A frustration of young leaders the world over is the time it takes for someone to trust them enough to give them significant ministry responsibility. Those of us who are blessed with ministry responsibility often think that our younger leaders are not ready - and we wait - often too long to give them the ministry keys.

In local churches the issue is often whether to hand over ministry responsibility to volunteers. In missions, it is whether to hand over ministry to our national partners. In both cases we are far too slow compared to what happened in the early church.

The result of our caution is often that qualified leaders become disheartened and discouraged while we leave ministry opportunity on the table. In the early church the workers were the new converts who were quickly given appropriate ministry responsibility. After all there was not much of a bench available.

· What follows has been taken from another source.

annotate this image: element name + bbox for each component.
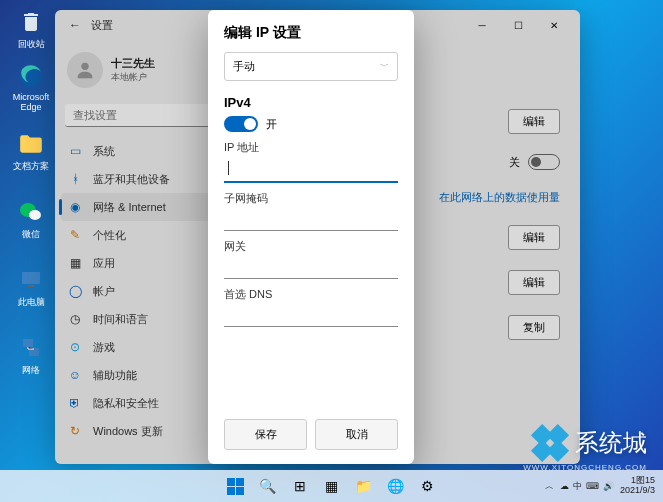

However, the model went back to Christ himself who after three years with His disciples was willing to trust His most precious possession, that which He died for, His church to eleven disciples who were the most improbable individuals from the worlds (or our) point of view.

Jesus was willing to trust the Holy Spirit and these twelve men, knowing that they would screw up from time to time, which they did. Paul did the same thing. He found faithful men and women, built into them while he was in a city and then turned the ministry over to them - trusting them and the Holy Spirit.

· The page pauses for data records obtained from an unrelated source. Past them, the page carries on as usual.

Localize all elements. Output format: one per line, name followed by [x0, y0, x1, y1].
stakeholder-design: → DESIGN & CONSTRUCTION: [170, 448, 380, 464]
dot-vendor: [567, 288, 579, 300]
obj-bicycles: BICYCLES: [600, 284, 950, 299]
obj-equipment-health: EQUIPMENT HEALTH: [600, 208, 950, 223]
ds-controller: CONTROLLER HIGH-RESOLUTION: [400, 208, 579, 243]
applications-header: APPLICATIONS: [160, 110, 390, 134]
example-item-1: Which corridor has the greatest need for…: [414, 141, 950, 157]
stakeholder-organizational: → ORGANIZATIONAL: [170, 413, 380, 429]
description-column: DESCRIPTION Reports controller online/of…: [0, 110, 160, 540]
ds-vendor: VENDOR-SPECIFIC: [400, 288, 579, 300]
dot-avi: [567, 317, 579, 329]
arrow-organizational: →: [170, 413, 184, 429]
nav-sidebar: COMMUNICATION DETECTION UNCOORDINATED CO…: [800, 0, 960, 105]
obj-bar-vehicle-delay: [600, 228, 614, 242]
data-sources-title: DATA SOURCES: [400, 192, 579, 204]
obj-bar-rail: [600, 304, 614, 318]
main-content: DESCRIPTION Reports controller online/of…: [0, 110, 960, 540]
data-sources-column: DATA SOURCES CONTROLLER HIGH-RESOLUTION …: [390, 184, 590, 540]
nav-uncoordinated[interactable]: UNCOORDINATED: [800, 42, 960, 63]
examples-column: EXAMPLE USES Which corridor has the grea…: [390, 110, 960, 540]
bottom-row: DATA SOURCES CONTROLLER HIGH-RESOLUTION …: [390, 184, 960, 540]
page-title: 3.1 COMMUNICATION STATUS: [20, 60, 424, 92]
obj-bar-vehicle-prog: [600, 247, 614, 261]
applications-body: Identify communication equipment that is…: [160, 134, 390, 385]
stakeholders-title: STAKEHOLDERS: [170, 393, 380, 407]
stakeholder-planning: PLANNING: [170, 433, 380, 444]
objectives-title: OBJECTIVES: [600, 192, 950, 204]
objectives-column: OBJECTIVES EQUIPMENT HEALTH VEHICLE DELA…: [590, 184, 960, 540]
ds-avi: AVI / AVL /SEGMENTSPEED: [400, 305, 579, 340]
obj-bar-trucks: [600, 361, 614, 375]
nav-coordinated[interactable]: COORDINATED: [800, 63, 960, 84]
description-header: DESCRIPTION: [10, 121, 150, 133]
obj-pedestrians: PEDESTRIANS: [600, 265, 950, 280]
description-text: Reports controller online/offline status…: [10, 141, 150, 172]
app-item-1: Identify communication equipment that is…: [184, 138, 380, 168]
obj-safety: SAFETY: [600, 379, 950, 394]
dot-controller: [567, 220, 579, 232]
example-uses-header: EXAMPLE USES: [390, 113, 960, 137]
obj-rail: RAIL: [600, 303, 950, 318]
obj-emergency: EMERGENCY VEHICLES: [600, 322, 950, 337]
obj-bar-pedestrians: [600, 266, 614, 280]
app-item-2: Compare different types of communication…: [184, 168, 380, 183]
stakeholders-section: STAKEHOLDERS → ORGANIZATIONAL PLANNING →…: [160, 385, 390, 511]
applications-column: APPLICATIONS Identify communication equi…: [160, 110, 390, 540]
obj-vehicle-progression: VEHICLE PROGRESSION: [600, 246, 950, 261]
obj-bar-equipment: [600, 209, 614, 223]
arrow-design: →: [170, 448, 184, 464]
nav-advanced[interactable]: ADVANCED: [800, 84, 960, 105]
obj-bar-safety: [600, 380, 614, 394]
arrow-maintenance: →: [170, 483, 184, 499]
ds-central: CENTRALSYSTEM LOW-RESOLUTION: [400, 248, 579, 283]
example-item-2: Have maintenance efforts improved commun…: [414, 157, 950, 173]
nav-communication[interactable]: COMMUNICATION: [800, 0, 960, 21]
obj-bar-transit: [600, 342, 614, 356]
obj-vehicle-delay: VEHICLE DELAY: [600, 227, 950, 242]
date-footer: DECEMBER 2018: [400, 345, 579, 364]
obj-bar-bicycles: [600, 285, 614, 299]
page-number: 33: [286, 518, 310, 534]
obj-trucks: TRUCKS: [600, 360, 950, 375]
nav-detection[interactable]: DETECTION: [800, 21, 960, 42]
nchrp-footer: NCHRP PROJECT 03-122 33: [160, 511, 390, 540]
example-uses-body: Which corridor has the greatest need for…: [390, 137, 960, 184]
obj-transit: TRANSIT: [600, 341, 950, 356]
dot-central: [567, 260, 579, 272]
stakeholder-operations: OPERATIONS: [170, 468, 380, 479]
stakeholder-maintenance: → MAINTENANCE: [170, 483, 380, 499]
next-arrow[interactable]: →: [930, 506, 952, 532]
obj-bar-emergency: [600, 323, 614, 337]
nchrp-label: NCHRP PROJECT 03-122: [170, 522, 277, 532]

One of the principles I have observed in both the local church and on the mission field is that the longer we refuse to turn over the ministry keys, the less likely it is that there will be a successful transition. Our lack of trust fosters an attitude of dependency on the part of those who we lead. The longer we lead the more that dependency grows - unless our younger counterparts break away in frustration to get in the game.

Given the example by Christ and in the early church our reluctance to share ministry responsibility and turn it over to others is an indictment on ourselves. Especially in light of the theology of Ephesians 4:12 where the responsibility of church leaders is to equip others for ministry and to then deploy them.

We can all cite instances when handing over ministry was premature. The key is to start handing over responsibility and see how it is handled. As people prove to be capable and faithful, we hand over more.

The fact that they make mistakes should not deter us. Most of the Epistles in the New Testament are meant to clean up one mess or another, but that did not deter Paul from handing over ministry. Sure stuff happens. But that is the way we learn and leaders grow. That is how we learned and grew! We learn from experience and mistakes along with a few victories.

The best leaders and mentors I know follow the example of Christ and Paul. They find good people, give them responsibility and take a risk. It is always risky but Jesus took a risk with us! Lets be willing to take that risk with others.